Cretins, we\’re surrounded by cretins.
There’s really only two problems with this idea.
1) It would not be the banks, not even the bankers, paying the RHT. There really is something called tax incidence, no, really, and it will be all consumers of financial prodcts that pay the tax. That’s us, the citizenry then.
Heck, one of the UK’s few Nobel Laureates, Sir James Mirrlees, has pointed out that trasnaction taxes are to be avoided anyway as they cascade through the economy.
2) Such transaction taxes will increase volatility, not decrease it. Sorry, but this is also true. Speculation, all those derivatives, they dampen price volatility, not increase it. Yes, I have read your reports and they’re all bollocks, you don’t know what you’re talking about.
So, let’s have an RHT so that we, us, can pay more taxes and so that we can have the financial markets gyrating ever more wildly.
Doesn’t sound so good now, does it?
They is stupid. The RHT is stupid.
The best kind of tax on banks is the bank asset tax (or the bank liability tax – both sides of balance sheet add up to the same figure, more or less). It’s better than RHT, corporation tax, bank bonus tax, anything, plus we already have it, at the ludicrously low rate of 0.075% something like 1% seems a bit more like it.
Clearly, the bank levy or bank asset tax should only be applied to UK assets (or liabilities), then it’s like LVT for banks. Problem solved.
Keep up the good work Tim Worstall. I saw your post yesterday on the cretin’s website that you refer to, but they are afraid to post my opposing opinion.
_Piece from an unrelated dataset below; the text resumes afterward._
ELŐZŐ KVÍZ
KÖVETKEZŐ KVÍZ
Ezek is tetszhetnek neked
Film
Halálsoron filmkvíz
The absurd Robin Hood Tax, Tobin Tax, or Financial Transaction Tax would stop most of the actual activity of the financial industry. The industry is based on making transactions. The entire economy is based on making financial transactions. Everyone’s job depends on these transactions.
Can you believe the madness? The cost of the tax on any transaction is greater than the profit. If the increased costs of the tax cannot be entirely passed on to the consumer, they will leave and seek markets to the East or go out of business.
As you know about Sweden’s experiment with a short-lived, broad-based and comprehensive transaction tax, government bonds for example had a rate of only 0.03 percent. Trading of bonds fell 85 percent the first week, bond futures trading dropped 98 percent, bond options stopped trading entirely. The Swedish government could not raise money from selling bonds. The government had predicted revenue from bonds alone would raise 1.5 billion kroner. They got just over 3 percent of that. Considering the loss of other types of tax revenue because of the tremendous drop in financial, economic activity and job losses, the actual total tax revenue from all financial instruments was negative.
Some light relief perhaps before filthy bourgeois work on Monday 😉 Sing to the tune of the old USSR anthem.
All together now!
We give ourselves to glorious leader,
He is almighty
We give our wallets and our first born,
For he is glorious leader
Down with the right they hate your soul,
They kill panda’s for fun
Hail glorious leader,
For he will kill the Bourgeois scum.